# Data Enrichment for Bad Data

# Google Places API Integration and Data Enrichment Process

### 1. Setting Up Google Cloud Console

I started by opening the **Google Cloud Console** and creating a new project to manage and track API usage. This project is necessary for accessing Google's APIs. After the project was created, I navigated to the **API & Services Library** and enabled the **Google Places API**, which provides information such as business addresses and other related details.

### 2. Creating the API Key

Next, I created an **API key** to authenticate requests to the Google Places API. The API key is used by the code to send requests to the API and retrieve business information like addresses and phone numbers. This key must be kept private to avoid unauthorized use.


### 3. Writing the Code

I developed two key functions to interact with the Google Places API:

- **`get_place_id()`**: This function sends a query to the Google Places API using the company name, street address, and country to form a search query. The function returns the **Place ID** and **formatted address** of the business, which is essential for fetching more details.
  
- **`get_place_details()`**: After retrieving the **Place ID** from the previous function, this function queries the **Place Details API** to retrieve additional information about the business, such as the **phone number**. The function returns the phone number if it’s available.

These functions help retrieve both the address and phone number of the business, which can then be used to enrich the dataset.

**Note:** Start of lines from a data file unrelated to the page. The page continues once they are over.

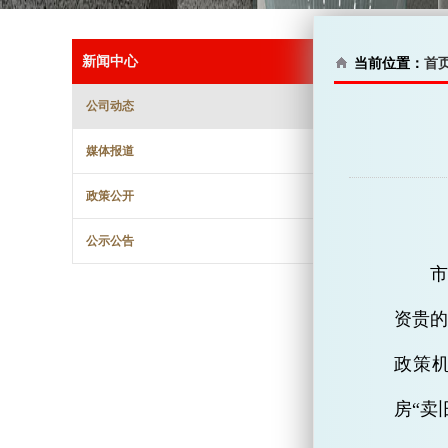
新闻中心
当前位置：
首
公司动态
媒体报道
政策公开
公示公告
资贵的
政策机
房“卖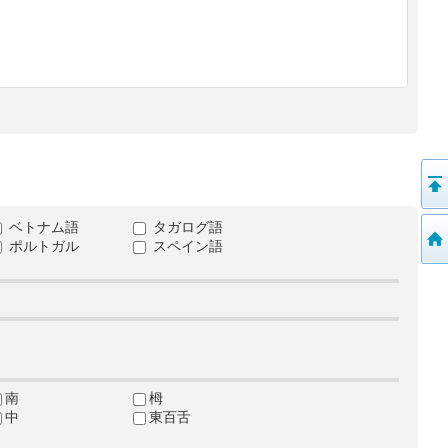
ベトナム語
タガログ語
ポルトガル
スペイン語
南
栂
中
東百舌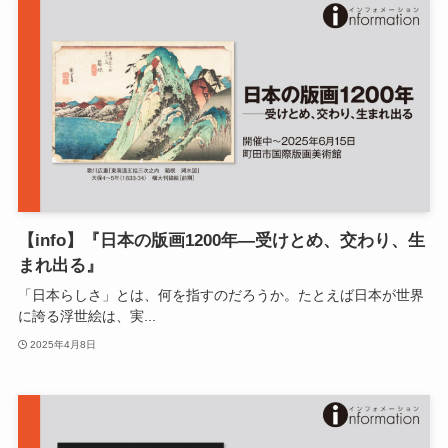
【info】『日本の版画1200年―受けとめ、交わり、生
まれ出る』
「日本らしさ」とは、何を指すのだろうか。たとえば日本が世界
に誇る浮世絵は、実...
2025年4月8日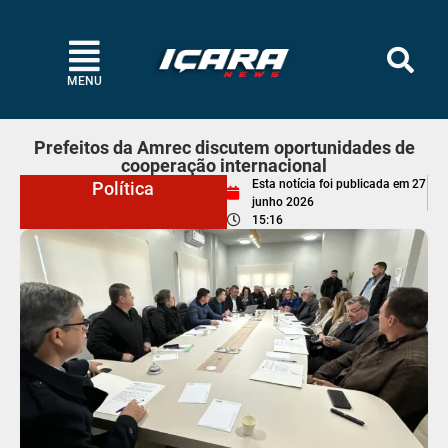
MENU
Prefeitos da Amrec discutem oportunidades de
cooperação internacional
Esta notícia foi publicada em
27
Política
junho 2026
15:16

### 4. Enriching the Dataset

The main function, **`enrich_bad_data()`**, iterates over a DataFrame (`bad_data`) that contains company information. For each company, if certain fields (such as the **cleaned phone number** or **street address**) are missing, the function first uses `get_place_id()` to query the **Google Places API** for the **Place ID** and address.

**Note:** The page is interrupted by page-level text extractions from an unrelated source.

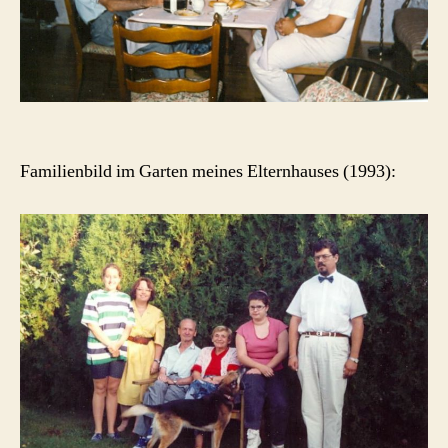
Familienbild im Garten meines Elternhauses (1993):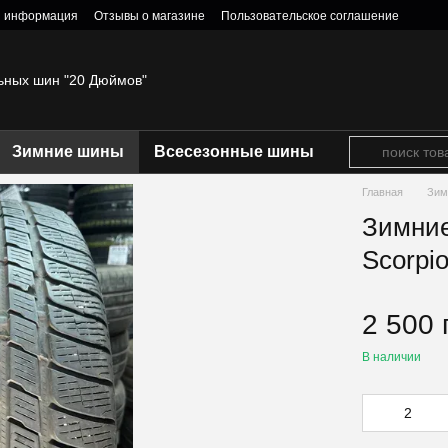
я информация
Отзывы о магазине
Пользовательское соглашение
ьных шин "20 Дюймов"
Зимние шины
Всесезонные шины
Главная
Зим
Зимние
Scorpi
2 500 
В наличии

If a **Place ID** is found, the function then calls `get_place_details()` to retrieve the business's phone number. If either the address or phone number is found, it is added to new columns (`new_address` and `new_phone_number`) in the DataFrame.

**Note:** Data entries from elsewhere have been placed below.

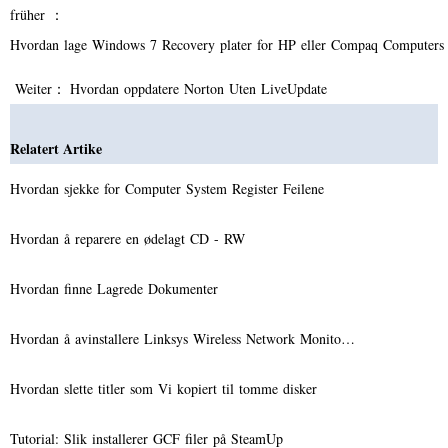
früher ：
Hvordan lage Windows 7 Recovery plater for HP eller Compaq Computer
Weiter：
Hvordan oppdatere Norton Uten LiveUpdate
Relatert Artike
Hvordan sjekke for Computer System Register Feilene
Hvordan å reparere en ødelagt CD - RW
Hvordan finne Lagrede Dokumenter
Hvordan å avinstallere Linksys Wireless Network Monito…
Hvordan slette titler som Vi kopiert til tomme disker
Tutorial: Slik installerer GCF filer på SteamUp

An additional column, **`enrichment`**, is used to track whether any new data was added to the row. If the business's information is successfully enriched (i.e., a new address or phone number is added), the row is marked as **"enriched"**.

### Code Explanation

- **`get_place_id()`**:
  - This function sends a request to the Google Places API to retrieve the **Place ID** and **formatted address** of a business based on the company name, street, and country.
  - It returns the **Place ID** and address if found.

- **`get_place_details()`**:
  - This function uses the **Place ID** obtained from `get_place_id()` to query the **Place Details API** and retrieve the business's **phone number**.
  - It returns the phone number if available.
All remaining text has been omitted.